At the inquiry Tuesday, Don Rosenbloom urged commissioner Thomas Braidwood to find misconduct against the four officers in the October 2007 Tasering incident, as well as their boss RCMP Supt. Wayne Rideout.

After Dziekanski died on the airport floor, the four officers collaborated to fabricate their testimony in police statements, he said.

Rosenbloom said it was troubling that each of the officers had almost identical accounts of what happened, which proved to be untrue.

The officers' initial statements said Dziekanski was yelling after police arrived, he was agitated, resisted police commands and grabbed a stapler and began swinging it wildly at the officers.

"All these statements are untrue," Rosenbloom told the inquiry.

He said the RCMP then released incorrect information immediately after the incident, telling the public that Dziekanski was Tasered only twice by three officers, instead of five times by four officers.

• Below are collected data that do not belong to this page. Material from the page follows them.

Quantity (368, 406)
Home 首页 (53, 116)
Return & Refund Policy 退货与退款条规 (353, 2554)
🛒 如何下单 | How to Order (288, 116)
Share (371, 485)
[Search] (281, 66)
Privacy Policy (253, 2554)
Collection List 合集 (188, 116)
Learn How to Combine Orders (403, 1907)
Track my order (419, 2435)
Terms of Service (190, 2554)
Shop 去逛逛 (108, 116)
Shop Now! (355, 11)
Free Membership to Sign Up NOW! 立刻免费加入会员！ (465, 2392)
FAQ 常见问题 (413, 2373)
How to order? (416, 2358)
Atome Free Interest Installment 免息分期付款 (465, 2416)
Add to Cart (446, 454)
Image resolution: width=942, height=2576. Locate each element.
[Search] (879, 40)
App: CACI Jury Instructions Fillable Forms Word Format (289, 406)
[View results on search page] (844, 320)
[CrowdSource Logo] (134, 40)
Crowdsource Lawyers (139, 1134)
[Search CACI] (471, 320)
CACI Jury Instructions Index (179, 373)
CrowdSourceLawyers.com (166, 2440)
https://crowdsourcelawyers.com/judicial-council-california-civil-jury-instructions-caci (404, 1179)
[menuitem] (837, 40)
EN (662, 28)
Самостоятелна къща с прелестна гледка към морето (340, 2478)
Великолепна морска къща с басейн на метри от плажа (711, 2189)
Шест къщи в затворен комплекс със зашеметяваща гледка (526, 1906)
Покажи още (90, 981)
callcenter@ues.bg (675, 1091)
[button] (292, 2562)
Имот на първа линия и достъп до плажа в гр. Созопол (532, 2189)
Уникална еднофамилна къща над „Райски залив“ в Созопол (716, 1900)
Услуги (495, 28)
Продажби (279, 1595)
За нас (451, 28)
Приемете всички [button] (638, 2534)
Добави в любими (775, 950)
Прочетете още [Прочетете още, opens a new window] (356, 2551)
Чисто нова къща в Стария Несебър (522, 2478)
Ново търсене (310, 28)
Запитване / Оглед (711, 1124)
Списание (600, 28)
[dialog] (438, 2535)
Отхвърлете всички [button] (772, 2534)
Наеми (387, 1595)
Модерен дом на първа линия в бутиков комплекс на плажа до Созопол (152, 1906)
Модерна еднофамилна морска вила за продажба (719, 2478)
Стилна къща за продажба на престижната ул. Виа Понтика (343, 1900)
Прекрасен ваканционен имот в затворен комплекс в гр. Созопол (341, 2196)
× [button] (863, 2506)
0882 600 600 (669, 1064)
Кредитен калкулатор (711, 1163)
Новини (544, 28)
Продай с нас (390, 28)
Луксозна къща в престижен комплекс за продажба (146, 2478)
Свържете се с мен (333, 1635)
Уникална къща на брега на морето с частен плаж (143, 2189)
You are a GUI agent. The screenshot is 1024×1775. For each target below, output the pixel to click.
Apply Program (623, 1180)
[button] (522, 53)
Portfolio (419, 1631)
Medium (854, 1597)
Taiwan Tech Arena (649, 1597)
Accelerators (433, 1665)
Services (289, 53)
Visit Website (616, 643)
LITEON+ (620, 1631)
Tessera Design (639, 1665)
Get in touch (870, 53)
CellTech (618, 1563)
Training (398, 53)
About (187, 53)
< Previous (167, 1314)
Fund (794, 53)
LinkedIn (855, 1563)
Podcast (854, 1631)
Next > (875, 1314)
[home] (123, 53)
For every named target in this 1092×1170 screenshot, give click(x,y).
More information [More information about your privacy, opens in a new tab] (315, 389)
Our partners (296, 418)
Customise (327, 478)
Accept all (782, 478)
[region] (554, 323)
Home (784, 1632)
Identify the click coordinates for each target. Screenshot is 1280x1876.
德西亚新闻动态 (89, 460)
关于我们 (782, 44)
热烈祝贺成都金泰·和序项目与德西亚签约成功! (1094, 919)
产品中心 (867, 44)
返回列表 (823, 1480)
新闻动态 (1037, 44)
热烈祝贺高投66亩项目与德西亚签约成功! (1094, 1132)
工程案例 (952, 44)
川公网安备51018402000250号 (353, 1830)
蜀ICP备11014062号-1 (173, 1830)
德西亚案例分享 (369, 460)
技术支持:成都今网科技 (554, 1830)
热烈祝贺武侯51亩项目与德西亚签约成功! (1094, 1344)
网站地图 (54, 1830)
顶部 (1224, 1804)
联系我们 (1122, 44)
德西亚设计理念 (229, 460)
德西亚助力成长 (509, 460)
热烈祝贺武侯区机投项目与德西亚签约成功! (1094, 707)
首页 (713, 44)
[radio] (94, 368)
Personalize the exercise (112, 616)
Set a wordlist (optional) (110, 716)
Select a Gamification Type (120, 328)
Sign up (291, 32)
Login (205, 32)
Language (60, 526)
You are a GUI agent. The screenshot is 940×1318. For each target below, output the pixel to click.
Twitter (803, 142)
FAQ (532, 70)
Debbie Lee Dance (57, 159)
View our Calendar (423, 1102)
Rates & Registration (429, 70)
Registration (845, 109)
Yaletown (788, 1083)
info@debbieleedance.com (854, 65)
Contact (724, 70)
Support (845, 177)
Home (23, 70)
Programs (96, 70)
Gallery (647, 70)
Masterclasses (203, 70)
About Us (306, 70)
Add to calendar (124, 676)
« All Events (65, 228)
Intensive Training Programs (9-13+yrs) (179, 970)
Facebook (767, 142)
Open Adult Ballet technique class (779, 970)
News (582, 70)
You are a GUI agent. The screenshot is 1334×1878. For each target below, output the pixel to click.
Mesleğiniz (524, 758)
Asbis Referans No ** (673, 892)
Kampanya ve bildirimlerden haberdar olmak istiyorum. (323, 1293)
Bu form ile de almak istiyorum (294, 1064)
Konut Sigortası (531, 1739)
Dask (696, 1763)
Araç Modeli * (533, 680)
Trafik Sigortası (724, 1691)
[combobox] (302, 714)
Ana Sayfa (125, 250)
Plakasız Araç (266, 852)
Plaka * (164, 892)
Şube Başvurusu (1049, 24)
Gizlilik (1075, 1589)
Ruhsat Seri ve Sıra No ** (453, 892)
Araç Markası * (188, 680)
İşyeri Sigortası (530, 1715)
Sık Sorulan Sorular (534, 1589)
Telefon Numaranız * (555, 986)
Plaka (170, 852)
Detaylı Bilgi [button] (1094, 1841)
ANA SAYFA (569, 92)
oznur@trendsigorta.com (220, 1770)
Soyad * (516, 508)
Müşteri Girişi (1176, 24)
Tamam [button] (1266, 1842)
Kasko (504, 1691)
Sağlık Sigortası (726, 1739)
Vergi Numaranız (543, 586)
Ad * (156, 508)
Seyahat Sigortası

"The RCMP deliberately and negligently disseminated this misinformation and chose not to correct the record for more than a year," Rosenbloom said.

The four Mounties showed a "callous disregard" for Dziekanski's life, he said.

The 40-year-old Polish immigrant "was a victim of incompetence, misconduct and a reckless disregard of his life."

Rosenbloom told the inquiry that the RCMP officers had no justification for Tasering Dziekanski five times.

It was also inexcusable that the lead Mountie, Cpl. Monty Robinson, put his knee on the back of Dziekanski's neck for 24 seconds, the lawyer said.

This caused him to lose consciousness, said Rosenbloom.

The four officers failed to provide proper medical care and adequate monitoring of his vital signs, he added.

"Every second counted," Rosenbloom told the inquiry.

Police were called to the airport after a report of a man throwing around luggage.

Dziekanski, who spoke no English, spent 10 hours at the airport looking for his mother, but the two never connected.

His mother returned home to Kamloops when officials told her that her son couldn't be found.

"Everything that could go wrong in the 11 hours at the airport, did go wrong," Rosenbloom said.

"If not for all the indifference, he would still be alive today," he added.